Characteristic and modelb	GrimAge accelerationa		PhenoAge acceleration		Pace of aging
	β (95% CI)	P value	β (95% CI)	P value	β (95% CI)	P value
Probable PTSD diagnosis
1	0.07 (0.03 to 0.10)	<.001	0.04 (0.01 to 0.06)	.004	2.43 (1.04 to 3.82)	<.001
2	0.06 (0.01 to 0.10)	.009	0.03 (0.01 to 0.06)	.01	1.71 (0.25 to 3.18)	.02
3	0.06 (0.01 to 0.10)	.009	0.03 (0.01 to 0.06)	.02	1.34 (−0.19 to 2.86)	.08
4	0.06 (0.01 to 0.10)	.009	0.03 (0.00 to 0.06)	.02	1.24 (−0.37 to 2.85)	.13
5	0.04 (0.00 to 0.09)	.06	0.03 (0.00 to 0.06)	.02	0.53 (−1.11 to 2.19)	.52
PTSD symptoms
1	0.69 (0.39 to 0.98)	<.001	0.24 (0.08 to 0.41)	<.001	24.68 (16.0 to 33.30)	<.001
2	0.56 (0.29 to 0.83)	<.001	0.21 (0.03 to 0.35)	.008	18.43 (9.46 to 27.40)	<.001
3	0.56 (0.29 to 0.83)	<.001	0.19 (0.03 to 0.35)	.02	15.67 (6.40 to 24.90)	<.001
4	0.55 (0.28 to 0.82)	<.001	0.17 (0.01 to 0.33)	.03	14.24 (4.35 to 24.12)	.005
5	0.38 (0.11 to 0.65)	.006	0.15 (0.00 to 0.31)	.06	7.66 (−2.24 to 17.66)	.13

Abbreviation: PTSD, posttraumatic stress disorder.

^a GrimAge incorporates a methylation-based estimate of smoking pack-years. Therefore, self-reported smoking is not controlled for in this clock’s models.

^b Model 1 was estimated with no covariates. Model 2 controls for race. Model 3 controls for race and smoking. Model 4 controls for race, smoking, and body mass index. Model 5 controls for race, smoking, body mass index, and income.

Discussion

The goal of this cohort study was to examine the hypothesis that epigenetic age acceleration is longitudinally associated with probable PTSD diagnosis and PTSD symptom severity years later. The hypothesis was examined in women from the WaTCH cohort who had blood drawn at wave 1 of the study and PTSD symptoms assessed at wave 2. Our bivariate analysis showed that epigenetic age acceleration was more pronounced in Black and American Indian participants, as well as in those who reported lower levels of education and lower income.

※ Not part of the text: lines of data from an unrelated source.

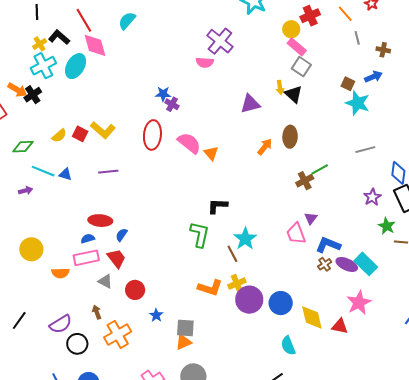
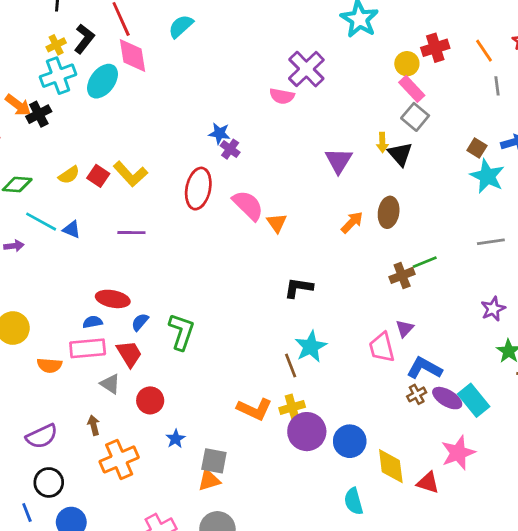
black L-shape: (59, 37) -> (84, 39), turned 80
purple triangle: (250, 104) -> (339, 161), turned -50
black L-shape: (217, 206) -> (299, 288), moved
green L-shape: (200, 234) -> (181, 332), moved
black circle: (77, 344) -> (49, 482), moved

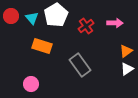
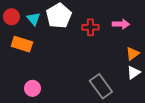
red cross: (86, 26) -> (90, 27), turned 35
orange rectangle: (42, 46) -> (22, 44), moved
gray rectangle: (80, 65) -> (101, 86), moved

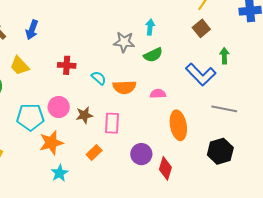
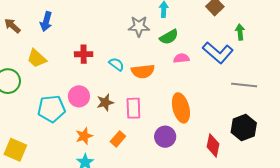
pink semicircle: (158, 94) -> (181, 58), moved
orange ellipse: (178, 125) -> (181, 108), moved
orange star: (51, 143) -> (84, 136), moved, size x0.7
red diamond: (165, 168) -> (213, 145), moved

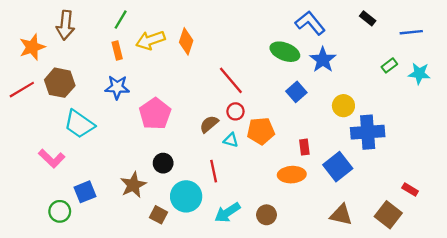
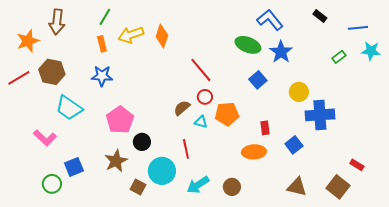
cyan star: (419, 74) -> (371, 51), moved
pink pentagon: (155, 114) -> (120, 120), moved
blue square: (338, 167) -> (294, 145), size x0.7

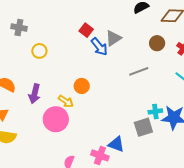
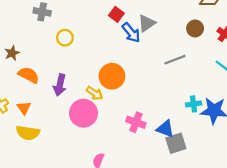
orange circle: (82, 86) -> (112, 76), size x1.5
gray square: (143, 127) -> (176, 143), moved
blue triangle: (116, 144) -> (165, 129), moved
pink cross: (100, 155) -> (136, 122), moved

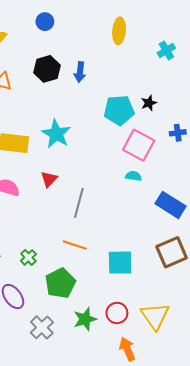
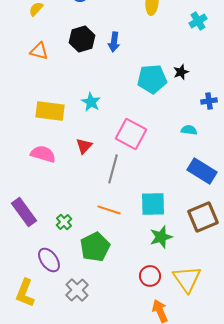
cyan star: (56, 134) -> (91, 102), size x0.7
pink square: (139, 145) -> (131, 134), moved
cyan semicircle: (133, 176) -> (189, 130), moved
cyan square: (120, 263) -> (153, 204), moved
green star: (85, 319) -> (161, 237), moved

Epigenetic age acceleration was also more likely in participants who reported being unemployed vs working full time, those who smoked, and those with a higher BMI. Age acceleration evaluated using the GrimAge and PhenoAge epigenetic clocks, which were designed to quantify age-related progress at the point of sampling, showed higher epigenetic age acceleration at wave 1 among participants who would meet criteria for probable PTSD and who had higher PTSD symptom severity at wave 2, though the strength of the associations was attenuated to varying degrees when controlling for race, smoking, BMI, and income. When we examined the DunedinPACE clock, which was designed to estimate the prospective rate of age-related decline, we found a faster pace of aging at wave 1 in participants who would meet criteria for probable PTSD and who had higher PTSD symptoms at wave 2, though the results were attenuated rapidly as covariates were added to the model. Collectively, these data suggest that overall poorer health at wave 1 was a risk factor for future PTSD and that these measures of age-related physical decline may be useful for identifying future psychiatric risk.

The present research extends past work that generally assessed DNAm and PTSD contemporaneously with assumptions that PTSD precedes or drives the DNAm age acceleration.^42,44 We found that in a sample of women exposed to disaster, DNAm alterations consistent with accelerated aging were associated with PTSD symptoms assessed years later. All participants in our sample were recruited from a defined geographic region affected by the DHOS, reported a range of traumas and exposures, and were assessed longitudinally. As our group has reported previously,¹⁹ participants in the present study reported particularly high levels of trauma exposure, with the count of traumas (mean [SD], 6.6 [3.4]) endorsed at roughly double the levels observed in most epidemiologic samples. This high burden of trauma is contrasted by US epidemiologic research supporting a mean of 3.30 and a mode of 3 lifetime exposures meeting DSM-5 criteria.⁵⁹ Recent research examining pace of aging found that pace was fastest among individuals with PTSD, followed to a lesser degree by individuals who did not have PTSD but had trauma exposure; individuals who reported no trauma (and thus no PTSD) had the slowest pace of aging.⁵⁰ It is difficult to know why the degree of trauma exposure was not associated with epigenetic age acceleration in our study. It is possible that trauma exposure, which was higher than in most samples,⁵⁹ was sufficiently high to involve ceiling effects. A ceiling effect may be especially true in this Gulf Coast sample of women given their high levels of disaster exposure.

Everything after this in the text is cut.